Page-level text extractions
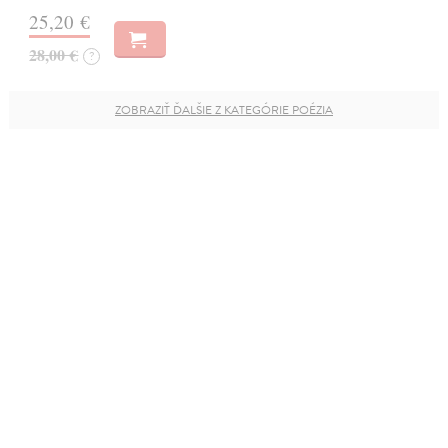
25,20 €
28,00 €
?
ZOBRAZIŤ ĎALŠIE Z KATEGÓRIE POÉZIA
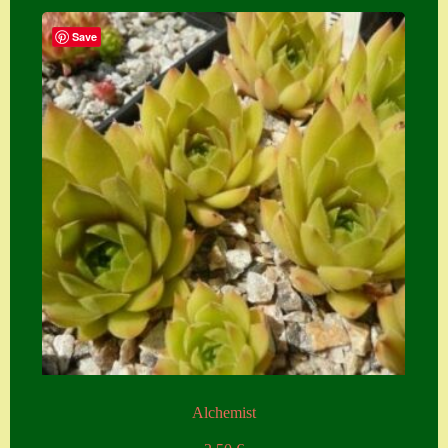
Save
Alchemist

> **What needs to be done**
The answer must repeat every record exactly, with all pictures left out.

> **Answer section**
25,20 €
28,00 €
?
ZOBRAZIŤ ĎALŠIE Z KATEGÓRIE POÉZIA
Save
Alchemist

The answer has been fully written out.